§ **Listed entries**
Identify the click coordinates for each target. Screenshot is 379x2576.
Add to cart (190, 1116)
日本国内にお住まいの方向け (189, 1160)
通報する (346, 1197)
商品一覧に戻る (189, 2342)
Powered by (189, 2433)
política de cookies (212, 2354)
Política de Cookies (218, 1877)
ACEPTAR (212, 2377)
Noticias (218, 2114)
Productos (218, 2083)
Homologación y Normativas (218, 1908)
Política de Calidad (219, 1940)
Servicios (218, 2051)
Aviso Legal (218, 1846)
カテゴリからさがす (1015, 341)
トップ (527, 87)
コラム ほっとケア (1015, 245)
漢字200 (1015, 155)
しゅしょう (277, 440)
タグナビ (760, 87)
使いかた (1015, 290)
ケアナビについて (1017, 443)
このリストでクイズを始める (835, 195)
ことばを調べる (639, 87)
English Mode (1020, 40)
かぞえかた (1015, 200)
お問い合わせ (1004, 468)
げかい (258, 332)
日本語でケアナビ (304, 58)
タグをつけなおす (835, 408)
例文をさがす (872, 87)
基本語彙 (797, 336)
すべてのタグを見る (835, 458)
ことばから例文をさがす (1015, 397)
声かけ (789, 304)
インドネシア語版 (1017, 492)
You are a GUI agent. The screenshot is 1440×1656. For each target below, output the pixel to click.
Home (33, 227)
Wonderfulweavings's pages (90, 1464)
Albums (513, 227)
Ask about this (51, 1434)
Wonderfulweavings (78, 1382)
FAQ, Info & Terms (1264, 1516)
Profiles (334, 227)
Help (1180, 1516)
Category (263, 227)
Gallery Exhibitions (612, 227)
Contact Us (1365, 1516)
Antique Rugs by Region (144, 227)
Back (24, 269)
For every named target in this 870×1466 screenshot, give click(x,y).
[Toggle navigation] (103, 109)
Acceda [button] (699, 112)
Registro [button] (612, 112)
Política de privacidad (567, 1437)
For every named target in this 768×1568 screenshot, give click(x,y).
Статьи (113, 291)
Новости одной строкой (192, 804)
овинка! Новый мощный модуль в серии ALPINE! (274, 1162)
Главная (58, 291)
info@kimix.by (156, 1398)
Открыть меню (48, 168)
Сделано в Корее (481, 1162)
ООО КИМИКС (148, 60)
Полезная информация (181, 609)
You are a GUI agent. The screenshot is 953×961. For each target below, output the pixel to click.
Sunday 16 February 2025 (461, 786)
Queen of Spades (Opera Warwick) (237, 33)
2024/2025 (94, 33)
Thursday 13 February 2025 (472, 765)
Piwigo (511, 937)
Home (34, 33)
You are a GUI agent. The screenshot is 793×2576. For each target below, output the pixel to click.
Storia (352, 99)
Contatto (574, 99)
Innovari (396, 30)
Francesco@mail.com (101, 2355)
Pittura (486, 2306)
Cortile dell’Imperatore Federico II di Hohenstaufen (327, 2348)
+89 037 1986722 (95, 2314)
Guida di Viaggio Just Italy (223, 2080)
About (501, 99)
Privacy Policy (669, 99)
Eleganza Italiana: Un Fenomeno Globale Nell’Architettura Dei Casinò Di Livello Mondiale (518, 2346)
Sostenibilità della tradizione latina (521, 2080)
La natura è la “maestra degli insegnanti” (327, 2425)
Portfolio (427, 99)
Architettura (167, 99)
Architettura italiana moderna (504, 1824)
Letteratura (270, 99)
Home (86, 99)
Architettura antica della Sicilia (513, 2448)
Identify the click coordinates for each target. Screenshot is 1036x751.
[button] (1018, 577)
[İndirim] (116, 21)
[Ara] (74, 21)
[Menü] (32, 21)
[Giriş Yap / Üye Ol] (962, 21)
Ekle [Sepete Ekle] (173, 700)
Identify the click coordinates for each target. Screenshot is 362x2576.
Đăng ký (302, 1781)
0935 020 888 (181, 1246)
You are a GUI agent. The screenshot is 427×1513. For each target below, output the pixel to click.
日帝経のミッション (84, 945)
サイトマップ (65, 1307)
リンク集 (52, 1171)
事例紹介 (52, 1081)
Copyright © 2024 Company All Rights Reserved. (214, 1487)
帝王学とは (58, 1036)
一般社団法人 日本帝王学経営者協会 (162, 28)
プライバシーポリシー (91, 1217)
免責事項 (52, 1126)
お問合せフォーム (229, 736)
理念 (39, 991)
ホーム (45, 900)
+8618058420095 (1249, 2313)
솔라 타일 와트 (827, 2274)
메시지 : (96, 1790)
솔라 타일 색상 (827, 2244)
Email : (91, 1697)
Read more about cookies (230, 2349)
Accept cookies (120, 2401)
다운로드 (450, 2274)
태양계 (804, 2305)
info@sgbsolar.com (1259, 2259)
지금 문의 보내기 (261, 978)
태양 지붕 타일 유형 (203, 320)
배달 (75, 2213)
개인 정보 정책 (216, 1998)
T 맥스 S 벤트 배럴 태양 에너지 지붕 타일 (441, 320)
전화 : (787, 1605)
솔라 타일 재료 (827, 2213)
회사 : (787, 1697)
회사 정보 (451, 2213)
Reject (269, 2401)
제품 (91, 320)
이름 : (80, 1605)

§ **Your goal**
Repeat the data precisely, line by line.

§ **Result of the exercise**
Identify the click coordinates for each target. Screenshot is 379x2576.
Add to cart (190, 1116)
日本国内にお住まいの方向け (189, 1160)
通報する (346, 1197)
商品一覧に戻る (189, 2342)
Powered by (189, 2433)
política de cookies (212, 2354)
Política de Cookies (218, 1877)
ACEPTAR (212, 2377)
Noticias (218, 2114)
Productos (218, 2083)
Homologación y Normativas (218, 1908)
Política de Calidad (219, 1940)
Servicios (218, 2051)
Aviso Legal (218, 1846)
カテゴリからさがす (1015, 341)
トップ (527, 87)
コラム ほっとケア (1015, 245)
漢字200 (1015, 155)
しゅしょう (277, 440)
タグナビ (760, 87)
使いかた (1015, 290)
ケアナビについて (1017, 443)
このリストでクイズを始める (835, 195)
ことばを調べる (639, 87)
English Mode (1020, 40)
かぞえかた (1015, 200)
お問い合わせ (1004, 468)
げかい (258, 332)
日本語でケアナビ (304, 58)
タグをつけなおす (835, 408)
例文をさがす (872, 87)
基本語彙 (797, 336)
すべてのタグを見る (835, 458)
ことばから例文をさがす (1015, 397)
声かけ (789, 304)
インドネシア語版 (1017, 492)
You are a GUI agent. The screenshot is 1440×1656. For each target below, output the pixel to click.
Home (33, 227)
Wonderfulweavings's pages (90, 1464)
Albums (513, 227)
Ask about this (51, 1434)
Wonderfulweavings (78, 1382)
FAQ, Info & Terms (1264, 1516)
Profiles (334, 227)
Help (1180, 1516)
Category (263, 227)
Gallery Exhibitions (612, 227)
Contact Us (1365, 1516)
Antique Rugs by Region (144, 227)
Back (24, 269)
For every named target in this 870×1466 screenshot, give click(x,y).
[Toggle navigation] (103, 109)
Acceda [button] (699, 112)
Registro [button] (612, 112)
Política de privacidad (567, 1437)
For every named target in this 768×1568 screenshot, give click(x,y).
Статьи (113, 291)
Новости одной строкой (192, 804)
овинка! Новый мощный модуль в серии ALPINE! (274, 1162)
Главная (58, 291)
info@kimix.by (156, 1398)
Открыть меню (48, 168)
Сделано в Корее (481, 1162)
ООО КИМИКС (148, 60)
Полезная информация (181, 609)
You are a GUI agent. The screenshot is 953×961. For each target below, output the pixel to click.
Sunday 16 February 2025 (461, 786)
Queen of Spades (Opera Warwick) (237, 33)
2024/2025 (94, 33)
Thursday 13 February 2025 (472, 765)
Piwigo (511, 937)
Home (34, 33)
You are a GUI agent. The screenshot is 793×2576. For each target below, output the pixel to click.
Storia (352, 99)
Contatto (574, 99)
Innovari (396, 30)
Francesco@mail.com (101, 2355)
Pittura (486, 2306)
Cortile dell’Imperatore Federico II di Hohenstaufen (327, 2348)
+89 037 1986722 (95, 2314)
Guida di Viaggio Just Italy (223, 2080)
About (501, 99)
Privacy Policy (669, 99)
Eleganza Italiana: Un Fenomeno Globale Nell’Architettura Dei Casinò Di Livello Mondiale (518, 2346)
Sostenibilità della tradizione latina (521, 2080)
La natura è la “maestra degli insegnanti” (327, 2425)
Portfolio (427, 99)
Architettura (167, 99)
Architettura italiana moderna (504, 1824)
Letteratura (270, 99)
Home (86, 99)
Architettura antica della Sicilia (513, 2448)
Identify the click coordinates for each target. Screenshot is 1036x751.
[button] (1018, 577)
[İndirim] (116, 21)
[Ara] (74, 21)
[Menü] (32, 21)
[Giriş Yap / Üye Ol] (962, 21)
Ekle [Sepete Ekle] (173, 700)
Identify the click coordinates for each target. Screenshot is 362x2576.
Đăng ký (302, 1781)
0935 020 888 (181, 1246)
You are a GUI agent. The screenshot is 427×1513. For each target below, output the pixel to click.
日帝経のミッション (84, 945)
サイトマップ (65, 1307)
リンク集 (52, 1171)
事例紹介 (52, 1081)
Copyright © 2024 Company All Rights Reserved. (214, 1487)
帝王学とは (58, 1036)
一般社団法人 日本帝王学経営者協会 (162, 28)
プライバシーポリシー (91, 1217)
免責事項 (52, 1126)
お問合せフォーム (229, 736)
理念 (39, 991)
ホーム (45, 900)
+8618058420095 (1249, 2313)
솔라 타일 와트 (827, 2274)
메시지 : (96, 1790)
솔라 타일 색상 (827, 2244)
Email : (91, 1697)
Read more about cookies (230, 2349)
Accept cookies (120, 2401)
다운로드 (450, 2274)
태양계 (804, 2305)
info@sgbsolar.com (1259, 2259)
지금 문의 보내기 (261, 978)
태양 지붕 타일 유형 (203, 320)
배달 (75, 2213)
개인 정보 정책 (216, 1998)
T 맥스 S 벤트 배럴 태양 에너지 지붕 타일 (441, 320)
전화 : (787, 1605)
솔라 타일 재료 (827, 2213)
회사 : (787, 1697)
회사 정보 (451, 2213)
Reject (269, 2401)
제품 (91, 320)
이름 : (80, 1605)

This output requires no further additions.